**What the task asks**: The word to find is "FINANCIAL". State how many lines below contain it, giving only the number.

[Dataset entries]
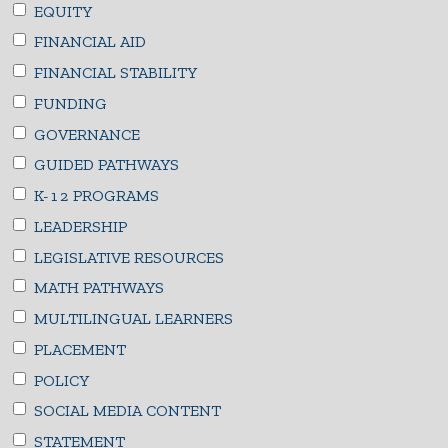
EQUITY
FINANCIAL AID
FINANCIAL STABILITY
FUNDING
GOVERNANCE
GUIDED PATHWAYS
K-12 PROGRAMS
LEADERSHIP
LEGISLATIVE RESOURCES
MATH PATHWAYS
MULTILINGUAL LEARNERS
PLACEMENT
POLICY
SOCIAL MEDIA CONTENT
STATEMENT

**Answer box**: 2